Instructions to follow: Tally up the lines below with "campo" in them. Answer with the number only.
*** Given records Section Begins ***
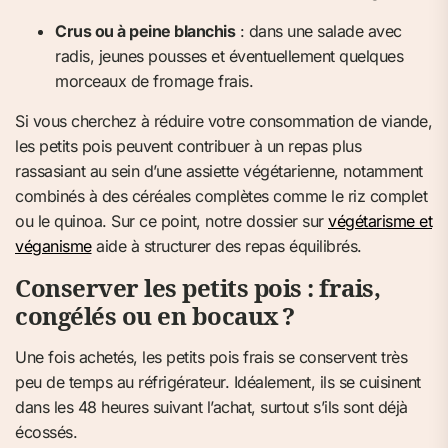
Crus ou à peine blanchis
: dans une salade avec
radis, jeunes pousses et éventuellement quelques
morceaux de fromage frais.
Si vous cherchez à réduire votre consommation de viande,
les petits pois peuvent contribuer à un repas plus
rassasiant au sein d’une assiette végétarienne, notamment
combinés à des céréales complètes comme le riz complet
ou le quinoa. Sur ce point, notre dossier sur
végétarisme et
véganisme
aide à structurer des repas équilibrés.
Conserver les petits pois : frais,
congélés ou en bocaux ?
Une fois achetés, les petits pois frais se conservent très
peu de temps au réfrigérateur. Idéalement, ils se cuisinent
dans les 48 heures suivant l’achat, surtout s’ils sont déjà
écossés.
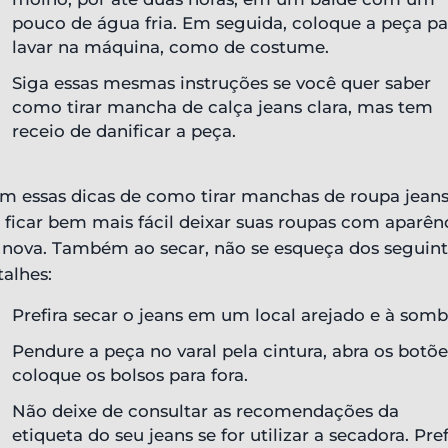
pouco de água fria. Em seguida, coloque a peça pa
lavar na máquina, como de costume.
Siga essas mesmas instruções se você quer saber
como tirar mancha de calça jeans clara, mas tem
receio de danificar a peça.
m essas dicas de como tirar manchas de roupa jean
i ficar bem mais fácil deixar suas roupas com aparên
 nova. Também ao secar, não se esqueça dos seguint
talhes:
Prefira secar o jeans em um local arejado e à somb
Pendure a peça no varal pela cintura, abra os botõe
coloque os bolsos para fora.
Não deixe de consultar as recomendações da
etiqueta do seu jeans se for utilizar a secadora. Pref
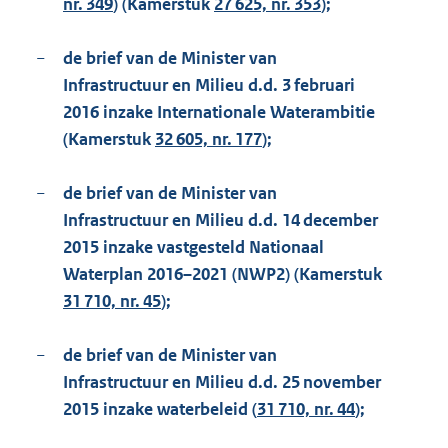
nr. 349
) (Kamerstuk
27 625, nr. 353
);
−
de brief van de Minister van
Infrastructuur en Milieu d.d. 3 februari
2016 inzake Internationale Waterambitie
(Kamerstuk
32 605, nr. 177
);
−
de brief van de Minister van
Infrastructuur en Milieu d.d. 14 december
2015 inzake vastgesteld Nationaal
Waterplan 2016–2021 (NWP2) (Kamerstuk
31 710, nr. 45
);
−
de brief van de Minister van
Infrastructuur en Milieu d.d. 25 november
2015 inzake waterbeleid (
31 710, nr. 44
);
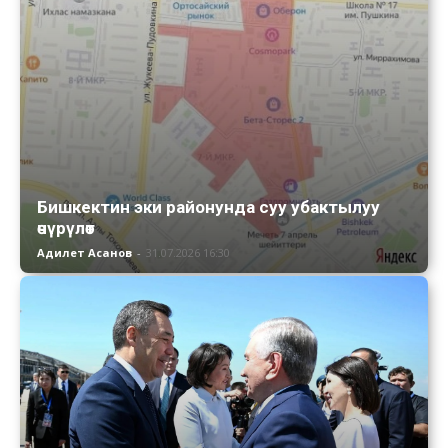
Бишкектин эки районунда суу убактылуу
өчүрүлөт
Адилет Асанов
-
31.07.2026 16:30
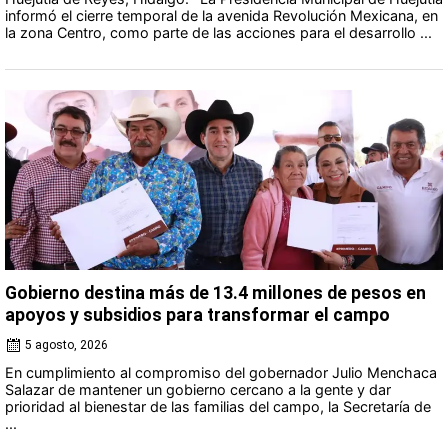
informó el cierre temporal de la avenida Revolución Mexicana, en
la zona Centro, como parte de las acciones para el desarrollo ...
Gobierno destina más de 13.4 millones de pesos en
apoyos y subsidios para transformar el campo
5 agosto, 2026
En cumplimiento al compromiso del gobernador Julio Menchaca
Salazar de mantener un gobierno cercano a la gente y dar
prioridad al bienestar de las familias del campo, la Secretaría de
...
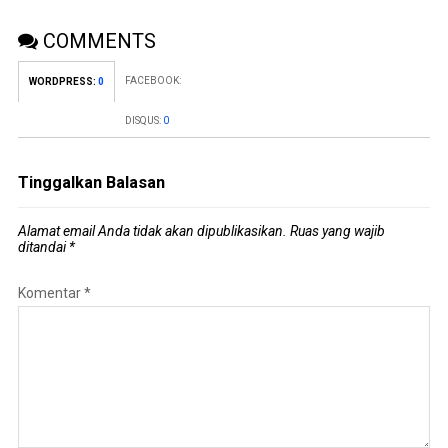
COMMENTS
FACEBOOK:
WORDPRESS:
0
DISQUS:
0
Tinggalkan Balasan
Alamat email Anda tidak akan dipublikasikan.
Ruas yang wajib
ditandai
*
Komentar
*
*** Given records Section Ends ***
Answer below: 2